TASK ITEM ▸ Every line of the listing that holds the word "Volante" should be returned.

DATA TO PROCESS ▸
******
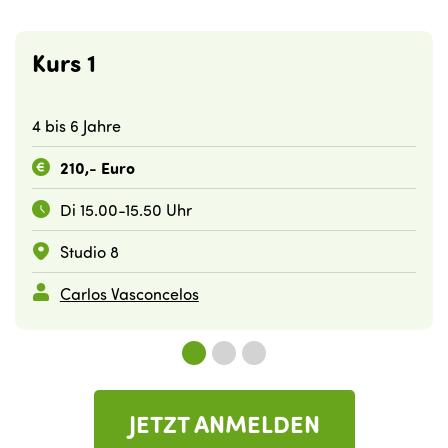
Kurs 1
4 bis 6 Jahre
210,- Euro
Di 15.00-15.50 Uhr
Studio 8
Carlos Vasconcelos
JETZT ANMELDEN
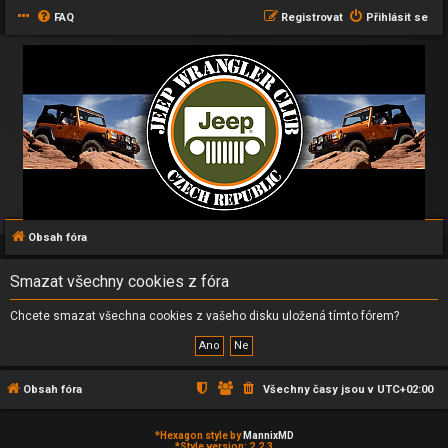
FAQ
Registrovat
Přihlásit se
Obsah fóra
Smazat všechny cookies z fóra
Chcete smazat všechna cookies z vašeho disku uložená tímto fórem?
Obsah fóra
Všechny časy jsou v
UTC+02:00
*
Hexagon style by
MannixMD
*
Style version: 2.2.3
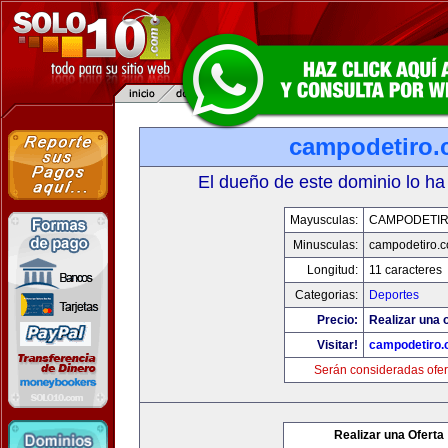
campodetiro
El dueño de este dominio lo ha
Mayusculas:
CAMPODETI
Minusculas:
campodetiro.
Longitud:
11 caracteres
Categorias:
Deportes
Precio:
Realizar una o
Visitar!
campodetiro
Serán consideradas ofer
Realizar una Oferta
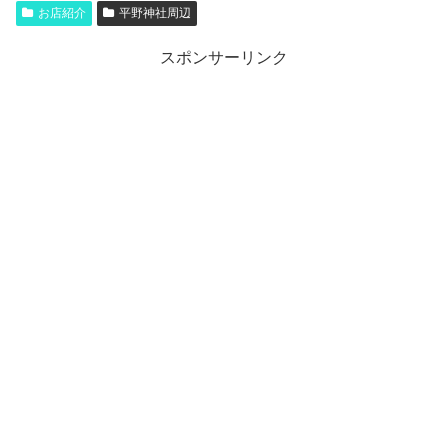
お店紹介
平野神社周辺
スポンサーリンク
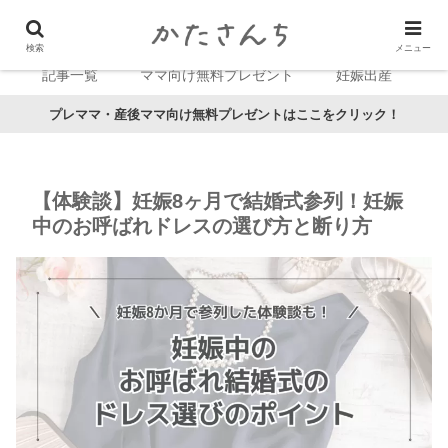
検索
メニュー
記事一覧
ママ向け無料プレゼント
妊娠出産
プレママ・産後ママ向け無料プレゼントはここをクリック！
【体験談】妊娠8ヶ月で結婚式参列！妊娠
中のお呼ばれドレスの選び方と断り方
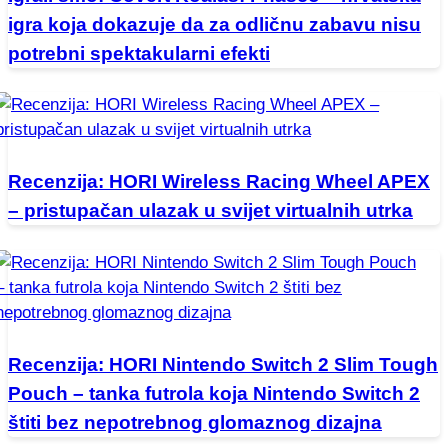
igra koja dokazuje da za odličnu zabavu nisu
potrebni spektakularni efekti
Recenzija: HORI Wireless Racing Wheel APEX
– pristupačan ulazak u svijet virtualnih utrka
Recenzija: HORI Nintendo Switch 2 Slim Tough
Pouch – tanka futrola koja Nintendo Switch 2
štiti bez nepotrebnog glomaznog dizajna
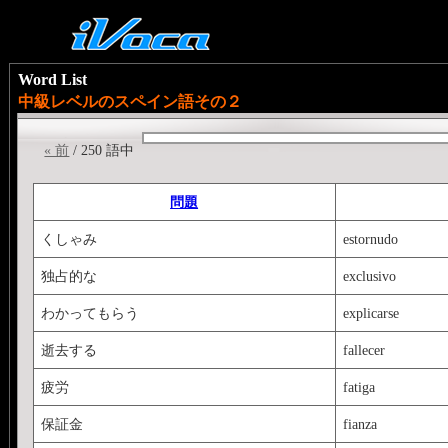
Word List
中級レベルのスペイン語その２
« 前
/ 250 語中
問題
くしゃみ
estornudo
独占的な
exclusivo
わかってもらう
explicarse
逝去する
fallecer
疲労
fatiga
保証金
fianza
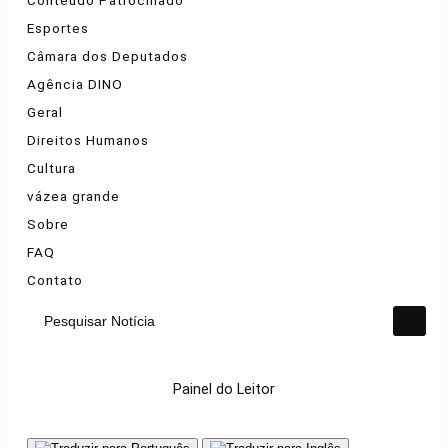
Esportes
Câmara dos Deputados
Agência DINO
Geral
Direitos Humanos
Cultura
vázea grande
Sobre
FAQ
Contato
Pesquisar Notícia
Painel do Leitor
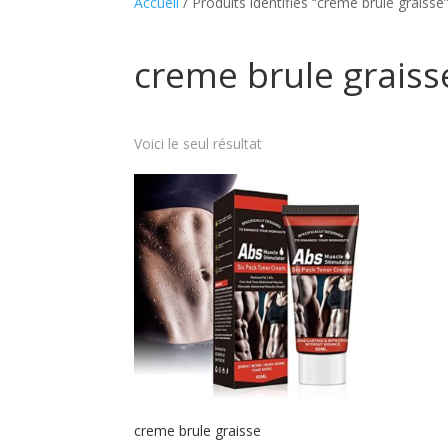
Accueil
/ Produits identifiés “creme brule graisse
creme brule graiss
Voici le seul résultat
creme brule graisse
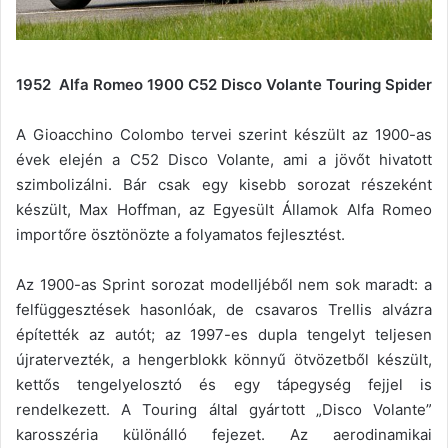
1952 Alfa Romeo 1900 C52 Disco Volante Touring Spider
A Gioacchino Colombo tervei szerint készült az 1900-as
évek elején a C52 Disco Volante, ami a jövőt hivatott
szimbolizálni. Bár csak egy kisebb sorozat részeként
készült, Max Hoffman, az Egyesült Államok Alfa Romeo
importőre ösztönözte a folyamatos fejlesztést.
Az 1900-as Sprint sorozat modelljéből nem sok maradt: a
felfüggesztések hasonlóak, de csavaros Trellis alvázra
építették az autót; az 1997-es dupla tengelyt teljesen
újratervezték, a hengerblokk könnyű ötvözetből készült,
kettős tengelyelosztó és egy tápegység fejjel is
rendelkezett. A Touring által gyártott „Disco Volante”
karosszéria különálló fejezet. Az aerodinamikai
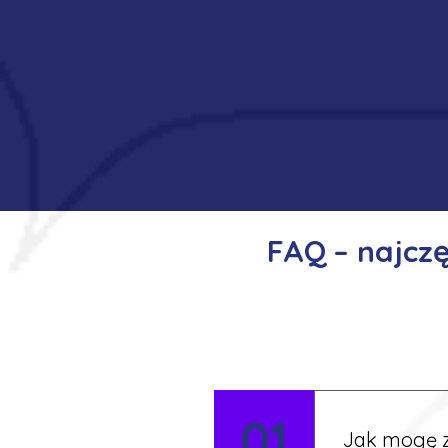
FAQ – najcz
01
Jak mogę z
******
TASK ANSWER ▸
1952 Alfa Romeo 1900 C52 Disco Volante Touring Spider
évek elején a C52 Disco Volante, ami a jövőt hivatott
rendelkezett. A Touring által gyártott „Disco Volante”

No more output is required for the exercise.